Il y a quelques semaines de cela, lors d’une de mes visites dominicales au marché aux puces, l’un des vendeurs réguliers m’interpelle dans l’allée en me disant qu’il a reçu un gros lot de médailles religieuses et de chapelets. Je m’empresse évidemment de fouiller dans les deux boites posées sur la table dans l’espoir d’y dénicher une merveille.
Pendant que je m’affaire à ma chasse au trésor, une petite famille arrive, deux adultes avec deux enfants. L’ainée, du haut de ses 6 ans, demande en pointant des personnages de crèche posés sur la table : « C’est qui, eux autres, m’man ? ». La question me fait sourire et le père le remarque. La mère répond que ce sont des « bonshommes d’église ». Peu satisfaite de la réponse évasive, la petite fronce les sourcils et regarde encore plus intensément les personnages.
Puis, elle insiste : « Mais c’est qui, les bonshommes ? ». Elle ne veut pas savoir c’est quoi, mais bien c’est qui. Un adulte l’aurait plutôt formulé en demandant ce que représente chacune des figurines. Au tour de la mère de faire une drôle de tête. Visiblement, elle n’a aucune idée de qui sont ces foutus « bonshommes d’église » qui attirent tant sa fille. Regard de désespoir vers le père, qui lui rend la pareille en haussant les épaules. Se rendant bien compte que j’ai tout entendu, la mère rougit un peu.
Cette anecdote fait sourire en raison de l’embarras des parents devant l’insistance curieuse qu’ont parfois les enfants. Mais elle est surtout révélatrice d’un important changement de paradigme social.
« Vous tombez bien, jeune demoiselle, je me spécialise justement en iconographie chrétienne! » Suivra un cours 101 portant sur les « bonshommes d’église » pour la petite et les parents, qui ont tous les yeux grands ouverts de curiosité à mesure que je leur présente chacune des figurines, en décrivant leurs rôles respectifs dans le récit de la Nativité.

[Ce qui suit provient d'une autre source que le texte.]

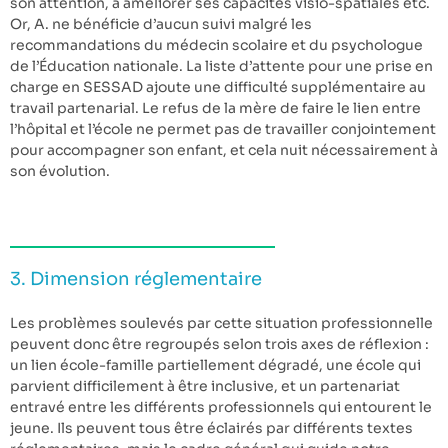
son attention, à améliorer ses capacités visio-spatiales etc.
Or, A. ne bénéficie d’aucun suivi malgré les
recommandations du médecin scolaire et du psychologue
de l’Éducation nationale. La liste d’attente pour une prise en
charge en SESSAD ajoute une difficulté supplémentaire au
travail partenarial. Le refus de la mère de faire le lien entre
l’hôpital et l’école ne permet pas de travailler conjointement
pour accompagner son enfant, et cela nuit nécessairement à
son évolution.
3. Dimension réglementaire
Les problèmes soulevés par cette situation professionnelle
peuvent donc être regroupés selon trois axes de réflexion :
un lien école-famille partiellement dégradé, une école qui
parvient difficilement à être inclusive, et un partenariat
entravé entre les différents professionnels qui entourent le
jeune. Ils peuvent tous être éclairés par différents textes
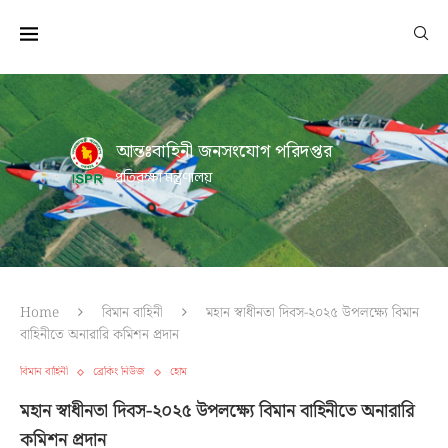
আন্তঃবাহিনী জনসংযোগ পরিদপ্তর
প্রতিরক্ষা মন্ত্রণালয়
Home
বিমান বাহিনী
মহান স্বাধীনতা দিবস-২০২৫ উপলক্ষ্যে বিমান
বাহিনীতে অনারারি কমিশন প্রদান
বিমান বাহিনী
ব্রেকিং নিউজ
হোম
মহান স্বাধীনতা দিবস-২০২৫ উপলক্ষ্যে বিমান বাহিনীতে অনারারি
কমিশন প্রদান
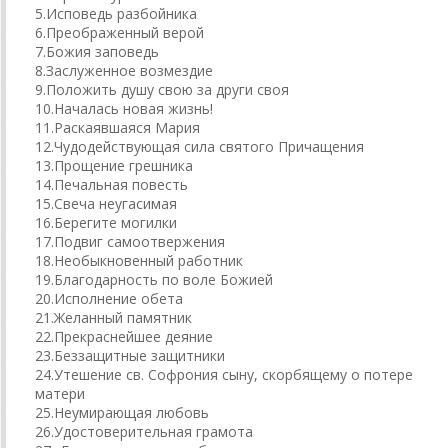
5.Исповедь разбойника
6.Преображенный верой
7.Божия заповедь
8.Заслуженное возмездие
9.Положить душу свою за други своя
10.Началась новая жизнь!
11.Раскаявшаяся Мария
12.Чудодействующая сила святого Причащения
13.Прощение грешника
14.Печальная повесть
15.Свеча неугасимая
16.Берегите могилки
17.Подвиг самоотвержения
18.Необыкновенный работник
19.Благодарность по воле Божией
20.Исполнение обета
21.Желанный памятник
22.Прекраснейшее деяние
23.Беззащитные защитники
24.Утешение св. Софрония сыну, скорбящему о потере
матери
25.Неумирающая любовь
26.Удостоверительная грамота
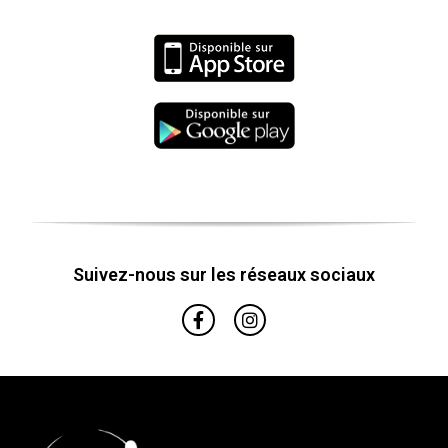
Suivez-nous sur les réseaux sociaux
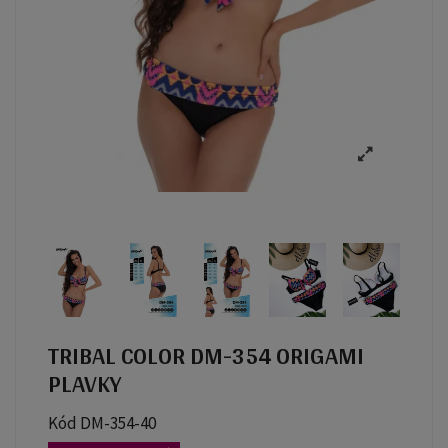
TRIBAL COLOR DM-354 ORIGAMI
PLAVKY
Kód
DM-354-40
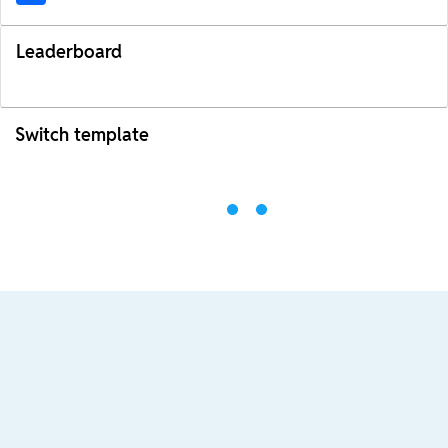
Leaderboard
Switch template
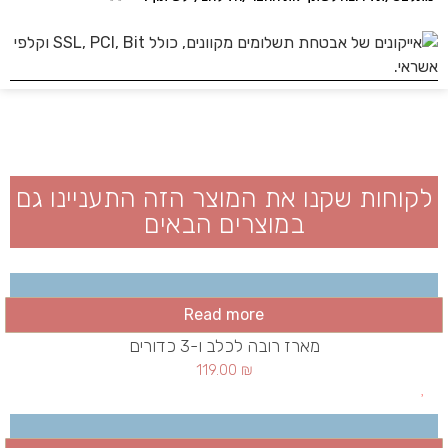
לקוחות שקנו את המוצר הזה התעניינו גם
במוצרים הבאים
Read more
מארז רובה לכלב ו-3 כדורים
119.00
₪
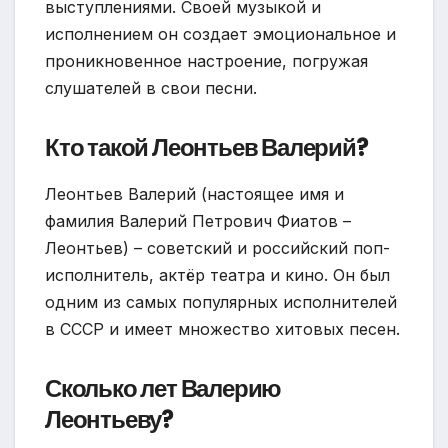
выступлениями. Своей музыкой и
исполнением он создает эмоциональное и
проникновенное настроение, погружая
слушателей в свои песни.
Кто такой Леонтьев Валерий?
Леонтьев Валерий (настоящее имя и
фамилия Валерий Петрович Фиатов –
Леонтьев) – советский и российский поп-
исполнитель, актёр театра и кино. Он был
одним из самых популярных исполнителей
в СССР и имеет множество хитовых песен.
Сколько лет Валерию
Леонтьеву?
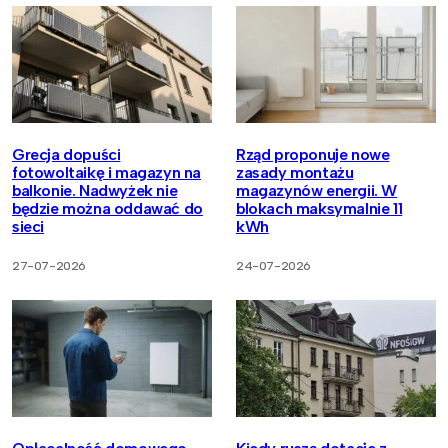
Grecja dopuści
Rząd proponuje nowe
fotowoltaikę i magazyn na
zasady montażu
balkonie. Nadwyżek nie
magazynów energii. W
będzie można oddawać do
blokach maksymalnie 11
sieci
kWh
27-07-2026
24-07-2026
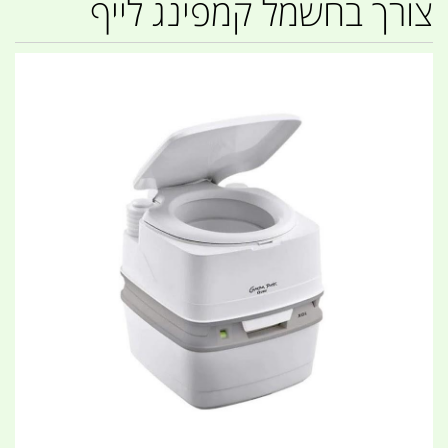
צורך בחשמל קמפינג לייף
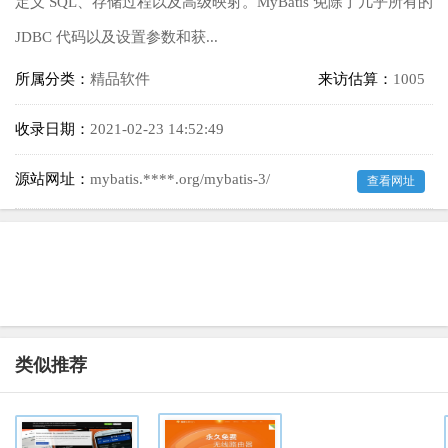
定义 SQL、存储过程以及高级映射。MyBatis 免除了几乎所有的
JDBC 代码以及设置参数和获...
所属分类：
精品软件
来访估算：
1005
收录日期：
2021-02-23 14:52:49
源站网址：
mybatis.****.org/mybatis-3/
查看网址
类似推荐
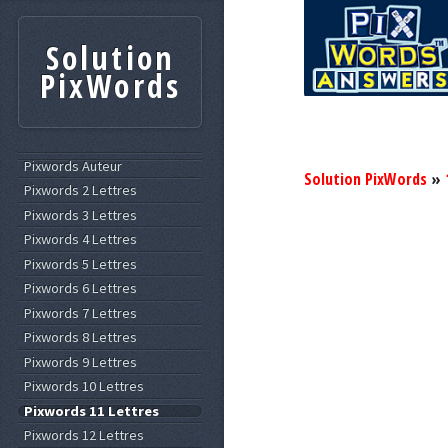
Solution
PixWords
Pixwords Auteur
Solution PixWords
»
Pixwords 2 Lettres
Pixwords 3 Lettres
Pixwords 4 Lettres
Pixwords 5 Lettres
Pixwords 6 Lettres
Pixwords 7 Lettres
Pixwords 8 Lettres
Pixwords 9 Lettres
Pixwords 10 Lettres
Pixwords 11 Lettres
Pixwords 12 Lettres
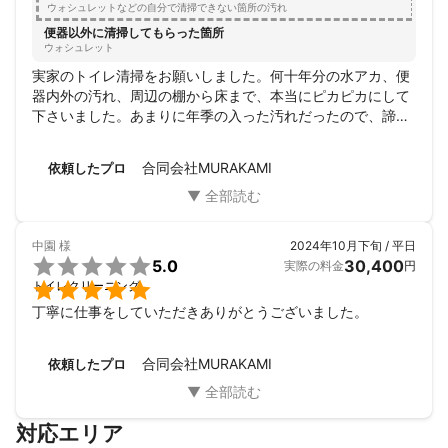
妥協せず納得できるまで丁寧に仕事をしたい！

ウォシュレットなどの自分で清掃できない箇所の汚れ
と思い独立しました。

便器以外に清掃してもらった箇所
ウォシュレット
お客様に安心して頂けるように、

実家のトイレ清掃をお願いしました。何十年分の水アカ、便
笑顔の接客を一番に心掛けています。

器内外の汚れ、周辺の棚から床まで、本当にピカピカにして
元々話するのは好きなので、

下さいました。あまりに年季の入った汚れだったので、諦め
一番自信を持っているポイントです(^3^)/

もあり、お願いするのも申し訳なくためらっていたのです
が、気持ち良くお掃除して頂き、本当に感謝です。

あとは一つ一つ丁寧に仕事をすることを心掛けています。

合同会社MURAKAMI
依頼したプロ
ありがとうございました。
■■■当店のサービスについて■■■

今までの施工経験により、

中園
様
2024年10月下旬 / 平日
綺麗にするという基準が違うこと。


5.0
30,400
実際の料金
円
実際、宮崎で仕事をしていて前に依頼した業者さんの話を聞くこ

トイレクリーニング
とも多く、

丁寧に仕事をしていただきありがとうございました。
雑な仕事をしているケースが多すぎるのがいつも残念に思いま
す。
合同会社MURAKAMI
依頼したプロ
対応エリア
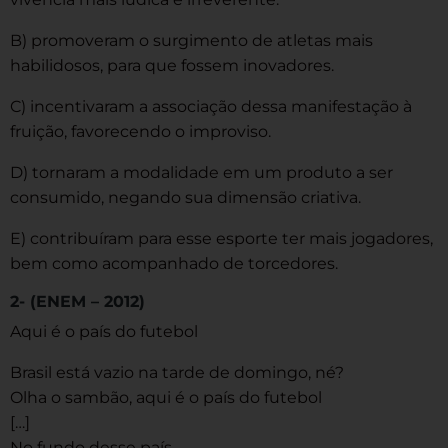
B) promoveram o surgimento de atletas mais
habilidosos, para que fossem inovadores.
C) incentivaram a associação dessa manifestação à
fruição, favorecendo o improviso.
D) tornaram a modalidade em um produto a ser
consumido, negando sua dimensão criativa.
E) contribuíram para esse esporte ter mais jogadores,
bem como acompanhado de torcedores.
2- (ENEM – 2012)
Aqui é o país do futebol
Brasil está vazio na tarde de domingo, né?
Olha o sambão, aqui é o país do futebol
[…]
No fundo desse país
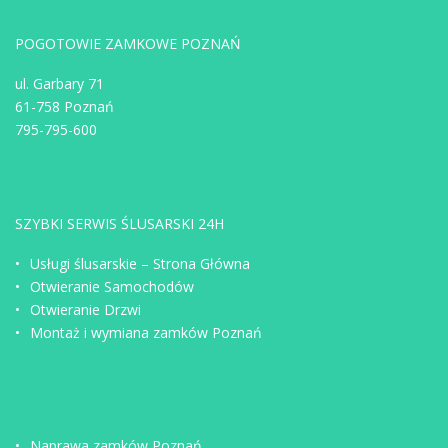
POGOTOWIE ZAMKOWE POZNAŃ
ul. Garbary 71
61-758 Poznań
795-795-600
SZYBKI SERWIS ŚLUSARSKI 24H
Usługi ślusarskie – Strona Główna
Otwieranie Samochodów
Otwieranie Drzwi
Montaż i wymiana zamków Poznań
Naprawa zamków Poznań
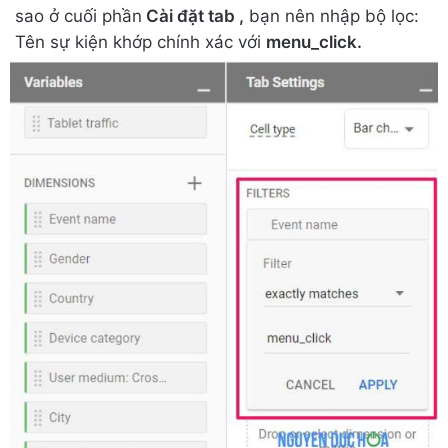
sao ở cuối phần
Cài đặt tab ,
bạn nên nhập bộ lọc:
Tên sự kiện khớp chính xác với
menu_click.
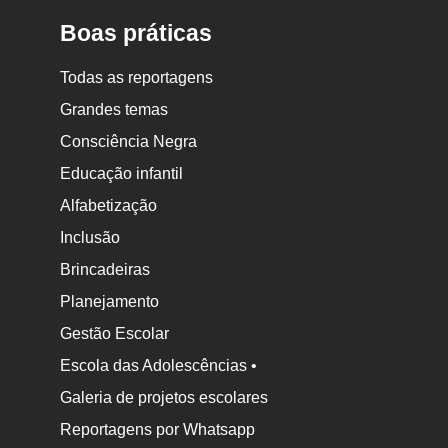
Boas práticas
Todas as reportagens
Grandes temas
Consciência Negra
Educação infantil
Alfabetização
Inclusão
Brincadeiras
Planejamento
Gestão Escolar
Escola das Adolescências •
Galeria de projetos escolares
Reportagens por Whatsapp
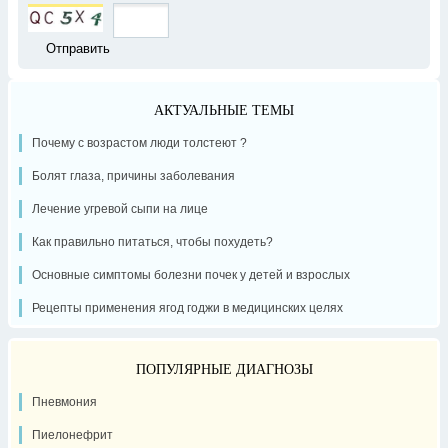
АКТУАЛЬНЫЕ ТЕМЫ
Почему с возрастом люди толстеют ?
Болят глаза, причины заболевания
Лечение угревой сыпи на лице
Как правильно питаться, чтобы похудеть?
Основные симптомы болезни почек у детей и взрослых
Рецепты применения ягод годжи в медицинских целях
ПОПУЛЯРНЫЕ ДИАГНОЗЫ
Пневмония
Пиелонефрит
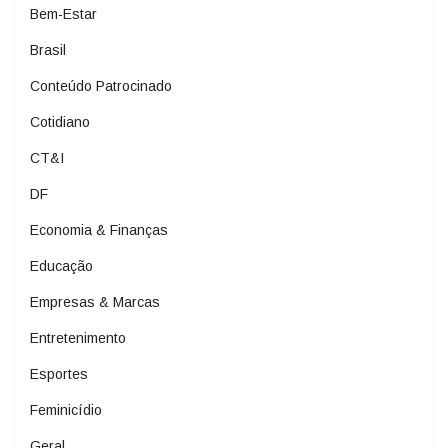
Bem-Estar
Brasil
Conteúdo Patrocinado
Cotidiano
CT&I
DF
Economia & Finanças
Educação
Empresas & Marcas
Entretenimento
Esportes
Feminicídio
Geral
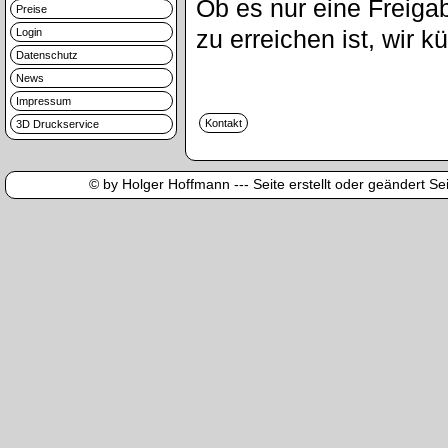
Ob es nur eine Freigab
Preise
zu erreichen ist, wir
Login
Datenschutz
News
Impressum
3D Druckservice
© by Holger Hoffmann --- Seite erstellt oder geändert Sei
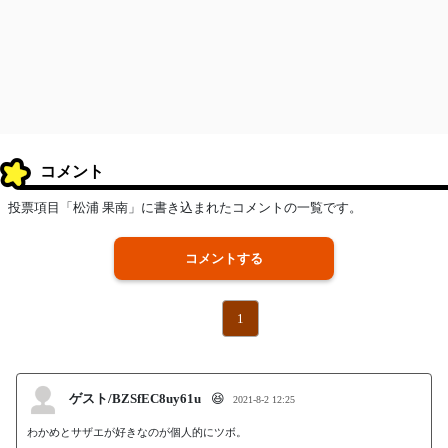
コメント
投票項目「松浦 果南」に書き込まれたコメントの一覧です。
コメントする
1
ゲスト/BZSfEC8uy61u
😆
2021-8-2 12:25
わかめとサザエが好きなのが個人的にツボ。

Le petit dernier, lui, n’est pas captivé par mon exposé : doucement blotti dans les bras de son père, il dort.
Une perte de transmission importante
Cette anecdote fait sourire en raison de l’embarras des parents devant l’insistance curieuse qu’ont parfois les enfants. Mais elle est surtout révélatrice d’un important changement de paradigme social. Il est indéniable qu’il y a, en Occident, une perte de connaissance de l’histoire religieuse chrétienne entre les générations. Il y a tout juste 50 ans, n’importe quel enfant occidental aurait immédiatement reconnu les figurines d’une crèche. Après tout, on ne parle pas ici d’identifier une représentation obscure d’un saint méconnu dont le culte a été populaire en Andalousie au tournant du 5e siècle… Nous sommes ici en présence de l’un des trois thèmes majeurs (les autres étant la crucifixion et la Vierge Marie) représentés dans l’art chrétien!
Il me semble qu’il s’agit là d’une faille importante dans le système éducatif. Même dans un état laïc et républicain, il est, à mon sens, inconcevable que la question du christianisme et des symboles lui étant associés soit évacuée de l’enseignement de base.
Je parle ici de rendre compte d’une réalité historique : l’Occident a été chrétien pendant deux millénaires. Son art, son architecture, sa pensée, sa philosophie, ses valeurs sociales, son système politique ont tous été influencés par le christianisme. Quoi qu’en pensent les plus laïcs de nos concitoyens, enseigner cela dans les écoles publiques ne remet pas en cause la séparation des pouvoirs religieux et politiques.
Enseigner notre histoire collective de manière factuelle n’est pas non plus une manière détournée d’évangéliser. C’est simplement une façon de s’assurer de la transmission, même minimale, d’une partie importante de l’identité occidentale.